_How to complete this task_.
One number is the whole answer: the tally of lines in the records that include the word "Xmas".

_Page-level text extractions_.

::::::::::

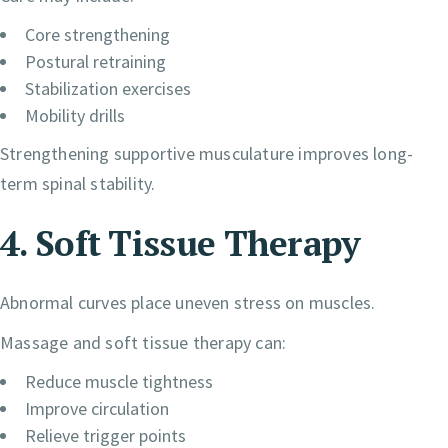
Core strengthening
Postural retraining
Stabilization exercises
Mobility drills
Strengthening supportive musculature improves long-
term spinal stability.
4. Soft Tissue Therapy
Abnormal curves place uneven stress on muscles.
Massage and soft tissue therapy can:
Reduce muscle tightness
Improve circulation
Relieve trigger points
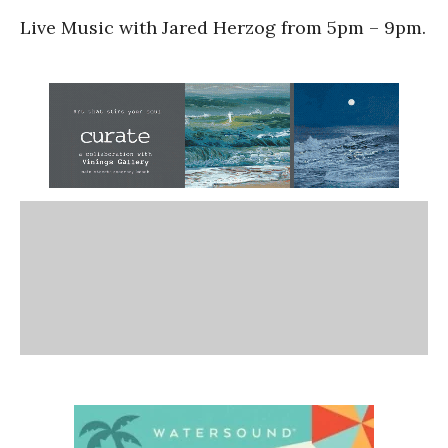
Live Music with Jared Herzog from 5pm – 9pm.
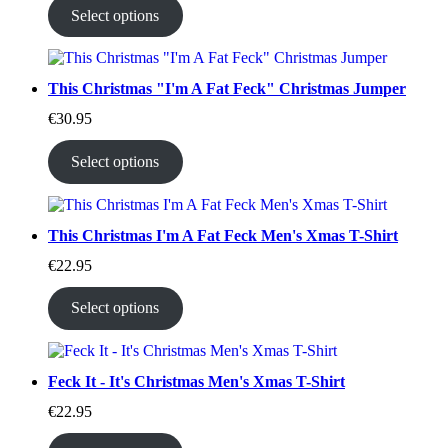
Select options
This Christmas "I'm A Fat Feck" Christmas Jumper
€
30.95
Select options
This Christmas I'm A Fat Feck Men's Xmas T-Shirt
€
22.95
Select options
Feck It - It's Christmas Men's Xmas T-Shirt
€
22.95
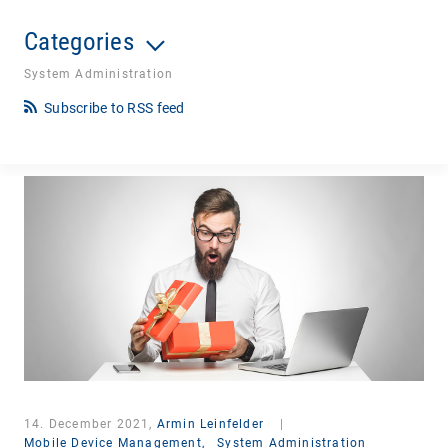
Categories
System Administration
Subscribe to RSS feed
14. December 2021,
Armin Leinfelder
|
Mobile Device Management,
System Administration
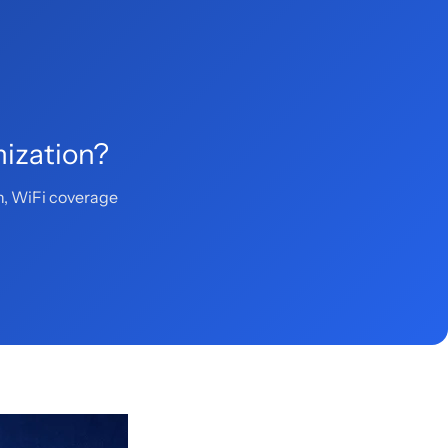
mization?
n, WiFi coverage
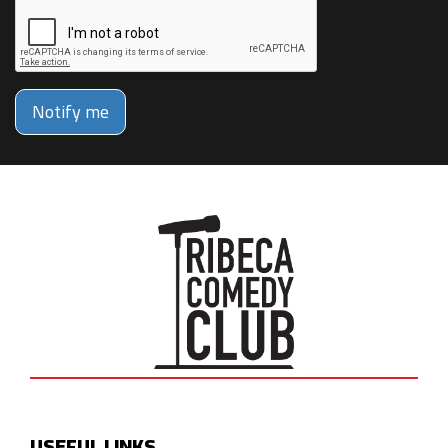
Notify me
USEFUL LINKS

::::::::::

_Answer box_.
2